What am I offered for David Luiz?
OPINION: Footballers usually wait until they’ve retired before revealing why it didn't work out for them at Arsenal, so the Brazilian defender’s words might stick in fans’ throats
24 April, 2020 — By Richard Osley
David Luiz joined the Gunners from Chelsea last summer
“WHEN I go there,” said David Luiz to ESPN Brazil, referring to his move from Chelsea to Arsenal last summer, “I know I’ll have to pay the restaurant bill without having eaten.”
I’m not 100 per cent sure, but I think that was meant to be a cuss against his own employers.
I mean there are lots of restaurants out there whose shutters are down due to the coronavirus lockdown, and who would love football’s spectacularly paid players to pay their bills even though they can give them nothing to eat in return.
But Luiz wasn’t feeling charitable.
This was his way of saying that a player of his own self-declared immense talent was going to have to do a lot of heavy lifting if the creaking Arsenal defence he was joining was going to be repaired.
As we know, of course, adding David Luiz to a malfunctioning defence is akin to trying to improve a matchday commentary team by hiring Robbie Savage; he’ll run around doing zany faces, burping nonsense and everyone will tell you what a top guy he is, but you won’t be feeling very nourished at full-time.
Truth is, Luiz hasn’t paid the restaurant bill at Arsenal. He’s walked in, stolen one chip too many from your plate and walked out again.
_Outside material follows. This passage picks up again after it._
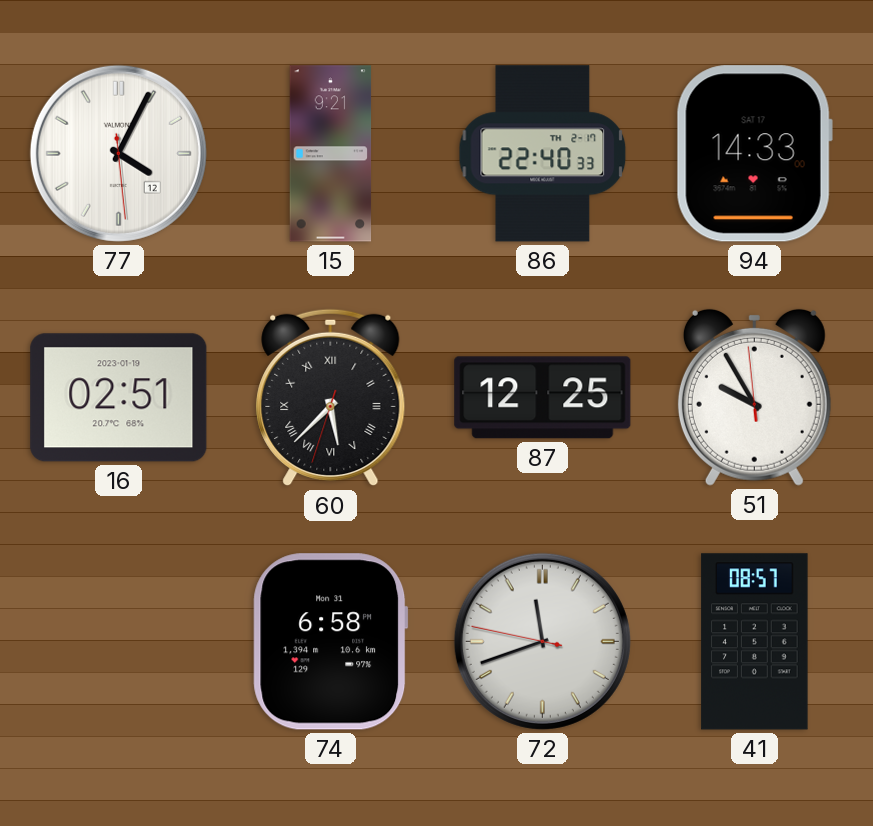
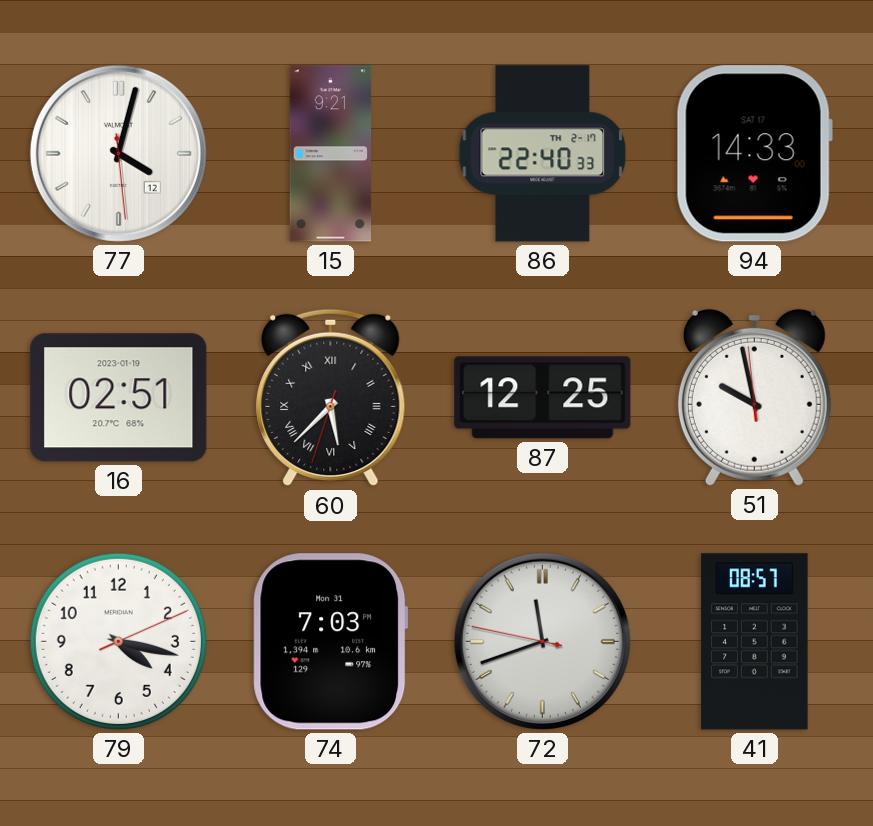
77: 4:04 -> 4:02
51: 9:54 -> 9:57
79: none -> 4:17
74: 6:58 -> 7:03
To gild the lily, Luiz salted his cryptic critique of his new club by suggesting that in his heart of hearts, the love pulses for Chelsea.
“It wasn’t easy at first,” he is reported to have said.
“Not only in terms of adaptation but about taking the criticism, the sadness of many Chelsea fans for not understanding my personal decisions.
“My respect and love for Chelsea has always been true.”
Usually, players at least wait until they’ve retired for at least two minutes until they start telling us why it didn’t work out for them at Arsenal.
Check the Metro’s website and you’ll find 101 stories explaining the “one reason Robin van Persie decided to leave the Gunners” and the “one regret Cesc Fabregas had after moving on”.
Luiz, perhaps wondering whether there will be any sport played ever again, seems to be ready to tell his stabbing anecdotes now.
Which brings us back to a regular campaign of this column. Every Premier League club should sell the player their fans struggle to love and throw the earnings into a coronavirus relief fund.
Luiz, a regular risk-taker in the first half of the season, would be an obvious candidate.
All of his teammates who have had their noses twisted while sleeping on the coach back from away games, waking to find him grinning like a 12-year-old, may also vote this way.
Trouble is, in the summer he cost £8 million.
The world has moved on. Like a gallon of oil, you might have to pay someone to take him away now.